Java phasers and fuzzy barriers

I recently came across Java phasers while reviewing different constructs for inter-thread communication. Phasers are associated to the concepts of fuzzy barriers and point to point synchronisation which are all well explained on this parallel programming course.

As to this post, I will borrow the example of the one-dimensional stencil to explain very intuitively the motivation behind the concept of phaser.

The code corresponding to all the examples in this post can be found on this repository

One-Dimensional stencil

In order to justify the need for phasers, we will start by demonstrating the use of other synchronisation constructs to solve the computational problem of the one-dimensional stencil.
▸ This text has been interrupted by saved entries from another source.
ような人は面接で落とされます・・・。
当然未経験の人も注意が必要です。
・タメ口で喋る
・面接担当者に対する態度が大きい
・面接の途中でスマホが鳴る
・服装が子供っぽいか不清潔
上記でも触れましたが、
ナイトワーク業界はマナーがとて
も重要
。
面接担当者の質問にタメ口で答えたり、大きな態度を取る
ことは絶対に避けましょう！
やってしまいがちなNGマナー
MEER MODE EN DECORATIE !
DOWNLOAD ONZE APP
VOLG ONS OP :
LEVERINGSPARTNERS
Given a one dimensional array A with N elements, the value of each element is calculated according to this function:

$A_n = \begin{cases} k & \quad \text{if n=0 or n=N-1} \\ ( A_{n-1} + A_{n+1} )/2 & \quad \text{in any other case} \\ \end{cases}$

In other words, the value of the first and last elements is fixed (these values do not need to be the same though), whereas the value of each of the remaining N-2 elements is the average of the value of its neighbours. This is a recursive process: as the value of its neighbours change, each element needs to re-compute its own value. Ideally, after a few iterations, the value of all the elements should converge and the recursive iterations stop.

Just a brief digression for those curious about Physics: the aforementioned Wikipedia link says that “stencil codes are most commonly found in the codes of computer simulations”. No wonder! You can picture the one-dimensional stencil as a metal bar connected to a heat source by its sides. The temperature of the sides remains constant whereas the temperature along the bar changes over time until reaching thermal equilibrium.
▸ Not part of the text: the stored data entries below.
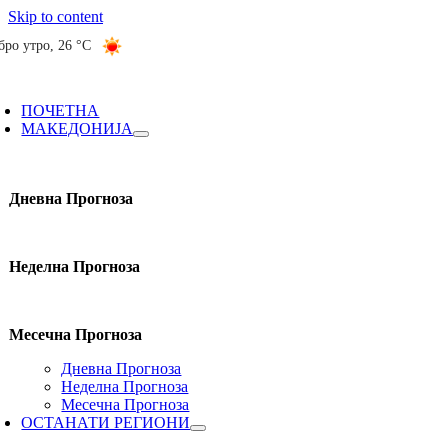
Skip to content
бро утро
,
26 °C
ПОЧЕТНА
МАКЕДОНИЈА
Дневна Прогноза
Неделна Прогноза
Месечна Прогноза
Дневна Прогноза
Неделна Прогноза
Месечна Прогноза
ОСТАНАТИ РЕГИОНИ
To get some intuition about the stencil problem, let’s work through an example. To make it simple, consider an array of length 4 whose first and last elements have a fixed value 1. The remaining elements have an initial value 2. Therefore, the initial array is [1,2,2,1]. After the first iteration, the array becomes [1,1.5,1.5,1]. The following diagram shows how the values change on each iteration and how, eventually, the values converge to 1.
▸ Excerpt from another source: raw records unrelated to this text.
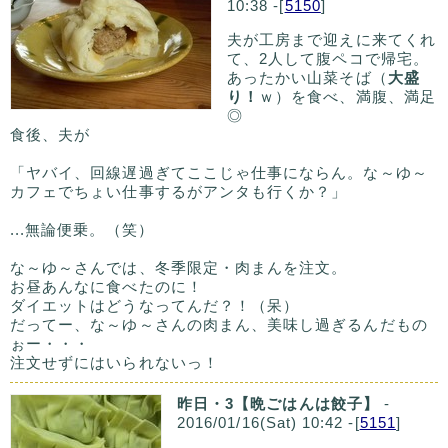
10:38 -[
5150
]
夫が工房まで迎えに来てくれ
て、2人して腹ペコで帰宅。
あったかい山菜そば（
大盛
り！
ｗ）を食べ、満腹、満足
◎
食後、夫が
「ヤバイ、回線遅過ぎてここじゃ仕事にならん。な～ゆ～
カフェでちょい仕事するがアンタも行くか？」
...無論便乗。（笑）
な～ゆ～さんでは、冬季限定・肉まんを注文。
お昼あんなに食べたのに！
ダイエットはどうなってんだ？！（呆）
だってー、な～ゆ～さんの肉まん、美味し過ぎるんだもの
ぉー・・・
注文せずにはいられないっ！
昨日・3【晩ごはんは餃子】
-
2016/01/16(Sat) 10:42 -[
5151
]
Implementation detail: in order to avoid creating a new array on each iteration, the implementation of the algorithm can use just 2 arrays: one containing the values at the beginning of the iteration and other containing the resulting values at the end. Then, for the next iteration, the arrays are flipped. This diagram illustrates the process:

And the below snippet is the sequential implementation of the algorithm (the code snippets presented in this post are written in Scala, although any Java developer can easily read them):

/**
  * Sequential version
  * @param iter Number of iterations
  * @param arr Array with fixed boundary values. The other values are calculated as the average value of their neighbours
  * @return Array with the final values after completing all iterations
  */
def seq(iter: Int, arr: Array[Double]): Array[Double] = {
  //defensive copy to keep arr from being mutated outside this method
  var myVal = arr.clone()
  var myNew = arr.clone()

  for(j <- (1 to iter)) {
    for (i <- (1 until arr.length-1)) {
      myNew(i) = (myVal(i - 1) + myVal(i + 1)) / 2.0
    }
    val temp = myNew
    myNew = myVal
    myVal = temp
  }
  myVal
}

Parallel implementations

Working on top of the sequential solution, this section describes other approaches to solve the problem using different parallel-programming constructs: Latch, Cyclic Barrier and Phasers.

Latch

According to CountDownLatch, a latch is “A synchronization aid that allows one or more threads to wait until a set of operations being performed in other threads completes.”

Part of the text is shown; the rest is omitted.